> [INPUT RECORDS]:
Content starts
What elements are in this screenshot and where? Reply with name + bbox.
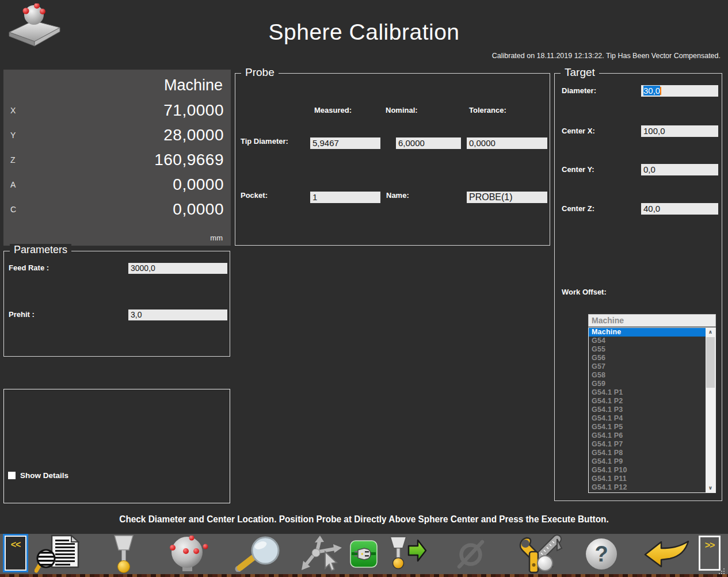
Content ends
Content starts
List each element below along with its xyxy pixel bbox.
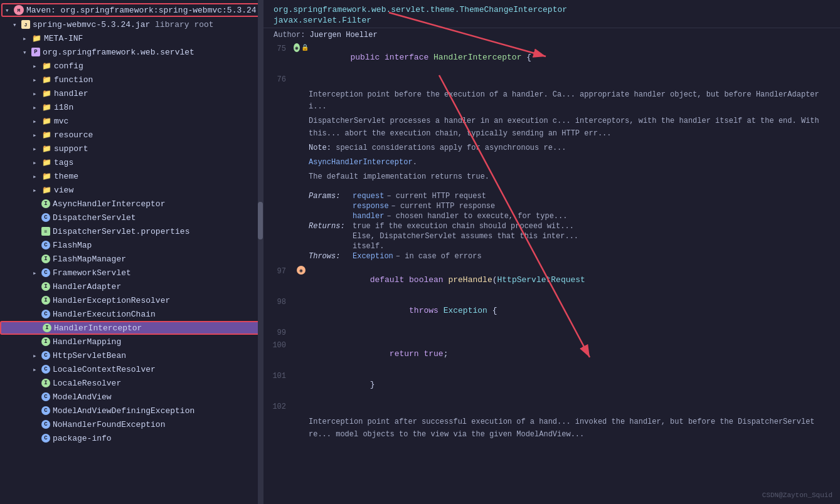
Content ends
Content starts
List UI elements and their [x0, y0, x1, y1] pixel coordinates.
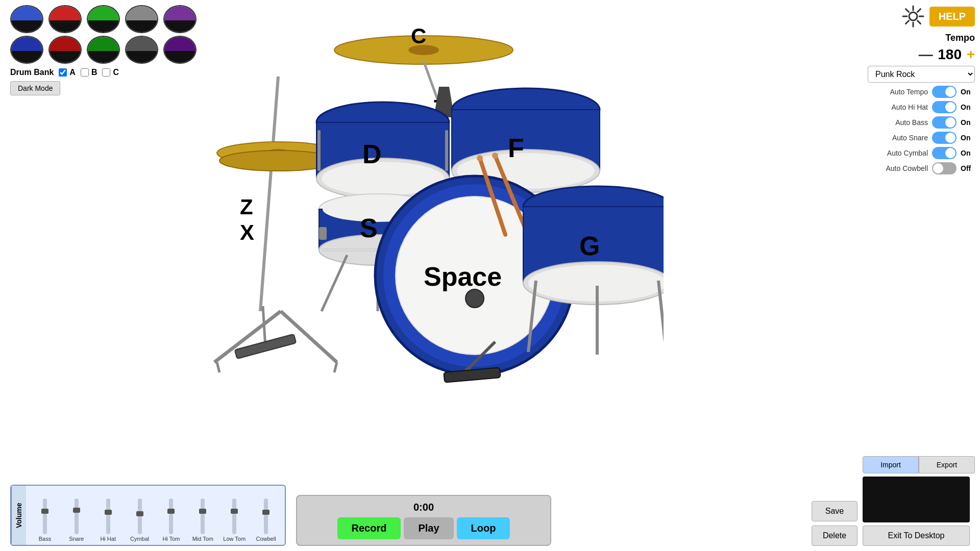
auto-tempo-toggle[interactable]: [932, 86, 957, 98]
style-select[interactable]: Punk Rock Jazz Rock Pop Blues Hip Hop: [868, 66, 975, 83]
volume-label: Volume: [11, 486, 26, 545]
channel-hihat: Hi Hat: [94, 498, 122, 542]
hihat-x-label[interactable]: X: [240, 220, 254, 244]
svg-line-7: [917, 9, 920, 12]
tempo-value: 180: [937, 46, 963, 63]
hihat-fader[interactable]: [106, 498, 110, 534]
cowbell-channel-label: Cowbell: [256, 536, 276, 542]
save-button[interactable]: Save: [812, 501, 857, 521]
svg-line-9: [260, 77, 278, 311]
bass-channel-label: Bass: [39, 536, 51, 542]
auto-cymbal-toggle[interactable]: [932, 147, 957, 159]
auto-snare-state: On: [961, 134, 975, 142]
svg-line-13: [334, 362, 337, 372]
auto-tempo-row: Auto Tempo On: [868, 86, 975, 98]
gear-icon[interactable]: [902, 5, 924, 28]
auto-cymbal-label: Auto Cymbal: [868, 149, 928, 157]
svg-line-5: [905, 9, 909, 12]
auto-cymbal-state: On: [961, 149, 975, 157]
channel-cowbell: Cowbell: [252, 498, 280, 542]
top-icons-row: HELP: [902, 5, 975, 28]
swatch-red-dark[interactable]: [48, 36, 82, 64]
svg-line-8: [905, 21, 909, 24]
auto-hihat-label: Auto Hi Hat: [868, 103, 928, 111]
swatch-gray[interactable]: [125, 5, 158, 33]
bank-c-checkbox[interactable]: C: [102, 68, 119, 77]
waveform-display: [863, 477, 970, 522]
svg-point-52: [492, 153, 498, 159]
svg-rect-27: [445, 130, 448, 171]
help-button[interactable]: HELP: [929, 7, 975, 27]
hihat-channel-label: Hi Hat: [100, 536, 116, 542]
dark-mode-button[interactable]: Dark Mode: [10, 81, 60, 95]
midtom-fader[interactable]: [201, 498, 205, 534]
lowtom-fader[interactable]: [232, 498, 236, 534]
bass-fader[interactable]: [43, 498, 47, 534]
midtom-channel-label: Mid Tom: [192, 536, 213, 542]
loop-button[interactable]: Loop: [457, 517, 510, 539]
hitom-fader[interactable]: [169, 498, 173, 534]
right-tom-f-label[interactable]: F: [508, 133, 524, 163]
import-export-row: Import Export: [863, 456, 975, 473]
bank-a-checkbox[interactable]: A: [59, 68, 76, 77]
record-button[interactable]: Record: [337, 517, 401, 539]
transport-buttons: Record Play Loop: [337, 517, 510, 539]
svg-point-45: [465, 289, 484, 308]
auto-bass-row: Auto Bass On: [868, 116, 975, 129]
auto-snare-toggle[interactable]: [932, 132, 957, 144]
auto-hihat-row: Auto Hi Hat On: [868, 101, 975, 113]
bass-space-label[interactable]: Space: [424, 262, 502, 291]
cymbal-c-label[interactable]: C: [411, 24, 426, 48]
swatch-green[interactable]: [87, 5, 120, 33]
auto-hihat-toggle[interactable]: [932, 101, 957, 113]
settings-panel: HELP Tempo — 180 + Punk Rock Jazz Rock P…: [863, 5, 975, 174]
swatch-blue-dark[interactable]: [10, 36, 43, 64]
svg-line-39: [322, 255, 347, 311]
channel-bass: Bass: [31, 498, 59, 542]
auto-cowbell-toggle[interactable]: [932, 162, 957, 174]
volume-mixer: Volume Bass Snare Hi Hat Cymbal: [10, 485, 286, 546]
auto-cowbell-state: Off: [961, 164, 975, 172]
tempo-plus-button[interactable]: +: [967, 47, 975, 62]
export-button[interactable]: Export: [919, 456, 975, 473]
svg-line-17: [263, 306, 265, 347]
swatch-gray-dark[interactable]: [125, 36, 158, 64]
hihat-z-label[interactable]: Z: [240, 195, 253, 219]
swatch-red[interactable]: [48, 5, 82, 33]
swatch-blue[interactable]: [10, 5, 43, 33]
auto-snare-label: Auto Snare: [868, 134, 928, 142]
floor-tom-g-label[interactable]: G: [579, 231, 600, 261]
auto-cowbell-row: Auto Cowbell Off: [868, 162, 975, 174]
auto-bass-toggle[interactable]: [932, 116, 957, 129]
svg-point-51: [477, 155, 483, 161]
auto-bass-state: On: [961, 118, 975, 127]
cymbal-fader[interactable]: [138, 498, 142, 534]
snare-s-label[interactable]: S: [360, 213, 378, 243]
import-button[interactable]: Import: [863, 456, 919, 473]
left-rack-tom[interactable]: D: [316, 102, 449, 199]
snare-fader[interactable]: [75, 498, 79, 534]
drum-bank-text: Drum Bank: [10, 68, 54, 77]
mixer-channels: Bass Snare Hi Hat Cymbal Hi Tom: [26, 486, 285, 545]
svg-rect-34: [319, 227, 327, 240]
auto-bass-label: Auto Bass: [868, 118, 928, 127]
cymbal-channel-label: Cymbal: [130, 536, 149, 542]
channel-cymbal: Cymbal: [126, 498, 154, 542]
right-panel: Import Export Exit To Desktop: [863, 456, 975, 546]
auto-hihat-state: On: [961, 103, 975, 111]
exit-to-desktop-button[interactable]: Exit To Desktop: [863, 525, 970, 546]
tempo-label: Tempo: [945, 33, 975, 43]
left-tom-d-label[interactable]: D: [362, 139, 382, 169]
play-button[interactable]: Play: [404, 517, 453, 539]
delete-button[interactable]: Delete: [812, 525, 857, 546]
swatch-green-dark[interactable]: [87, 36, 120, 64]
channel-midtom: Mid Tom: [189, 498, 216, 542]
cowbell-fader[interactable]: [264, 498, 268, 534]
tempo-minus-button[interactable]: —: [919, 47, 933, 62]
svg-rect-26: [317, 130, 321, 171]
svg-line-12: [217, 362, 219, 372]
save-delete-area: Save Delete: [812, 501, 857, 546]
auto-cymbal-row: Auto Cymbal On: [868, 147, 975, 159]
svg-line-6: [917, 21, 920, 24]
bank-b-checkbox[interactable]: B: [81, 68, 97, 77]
Content ends
> [WHAT TO WORK ON]: The lines to return are those holding the string "bbox" anywhere in the listing above.

> [EXERCISE OUTPUT]:
What elements are in this screenshot and where? Reply with name + bbox.
List each element below along with its xyxy pixel bbox.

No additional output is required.